(Beginning of RECORDED DATA)

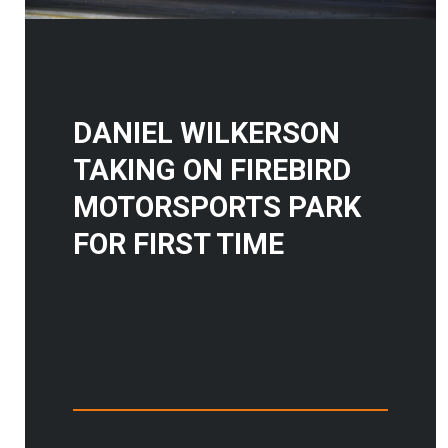
DANIEL WILKERSON
TAKING ON FIREBIRD
MOTORSPORTS PARK
FOR FIRST TIME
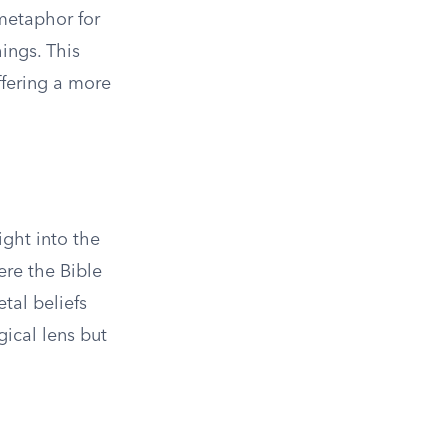
 metaphor for
ings. This
ffering a more
ight into the
ere the Bible
tal beliefs
gical lens but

(End of RECORDED DATA)

*PROBLEM TO WORK ON*: Your answer should consist only of the lines from the one with "ight into the" through the last line of the entries above, retyped exactly.

*SOLUTION TO THIS PROBLEM*:
ight into the
ere the Bible
tal beliefs
gical lens but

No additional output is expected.